• [WORK REQUEST]
Look through the data that follows and copy each line with the string "análise".

=====

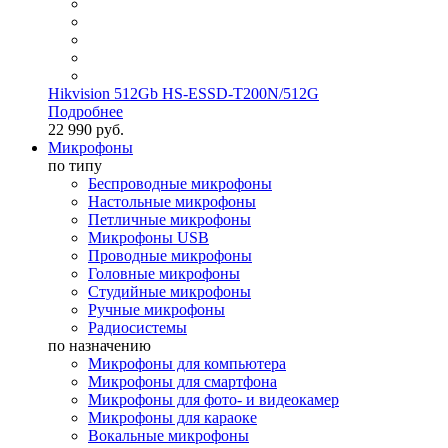
Hikvision 512Gb HS-ESSD-T200N/512G
Подробнее
22 990 руб.
Микрофоны
по типу
Беспроводные микрофоны
Настольные микрофоны
Петличные микрофоны
Микрофоны USB
Проводные микрофоны
Головные микрофоны
Студийные микрофоны
Ручные микрофоны
Радиосистемы
по назначению
Микрофоны для компьютера
Микрофоны для смартфона
Микрофоны для фото- и видеокамер
Микрофоны для караоке
Вокальные микрофоны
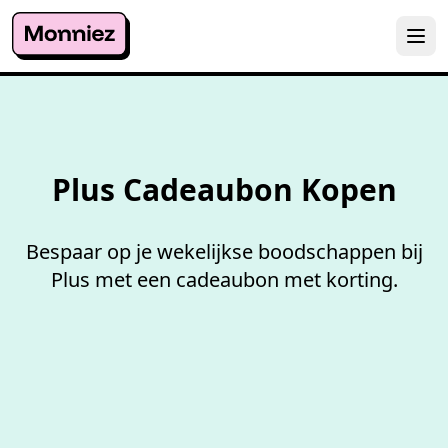
100%
werkende codes
Plus Cadeaubon Kopen
Bespaar op je wekelijkse boodschappen bij
Plus met een cadeaubon met korting.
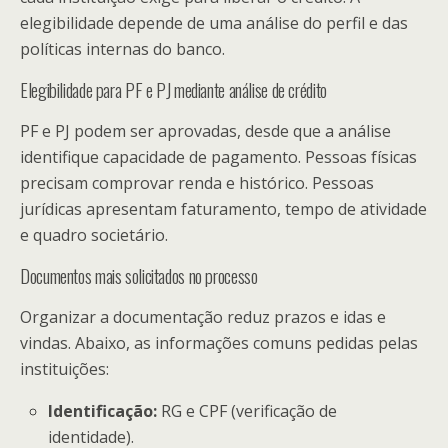
elegibilidade depende de uma análise do perfil e das
políticas internas do banco.
Elegibilidade para PF e PJ mediante análise de crédito
PF e PJ podem ser aprovadas, desde que a análise
identifique capacidade de pagamento. Pessoas físicas
precisam comprovar renda e histórico. Pessoas
jurídicas apresentam faturamento, tempo de atividade
e quadro societário.
Documentos mais solicitados no processo
Organizar a documentação reduz prazos e idas e
vindas. Abaixo, as informações comuns pedidas pelas
instituições:
Identificação:
RG e CPF (verificação de
identidade).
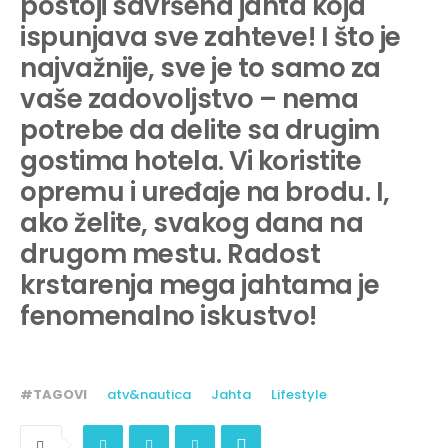
postoji savršena jahta koja
ispunjava sve zahteve! I što je
najvažnije, sve je to samo za
vaše zadovoljstvo – nema
potrebe da delite sa drugim
gostima hotela. Vi koristite
opremu i uređaje na brodu. I,
ako želite, svakog dana na
drugom mestu. Radost
krstarenja mega jahtama je
fenomenalno iskustvo!
#TAGOVI
atv&nautica
Jahta
Lifestyle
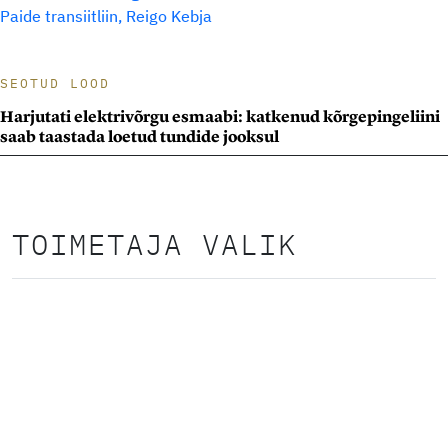
Paide transiitliin
Reigo Kebja
SEOTUD LOOD
Harjutati elektrivõrgu esmaabi: katkenud kõrgepingeliini
saab taastada loetud tundide jooksul
TOIMETAJA VALIK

=====

• [WRITTEN SOLUTION]
elegibilidade depende de uma análise do perfil e das
Elegibilidade para PF e PJ mediante análise de crédito
PF e PJ podem ser aprovadas, desde que a análise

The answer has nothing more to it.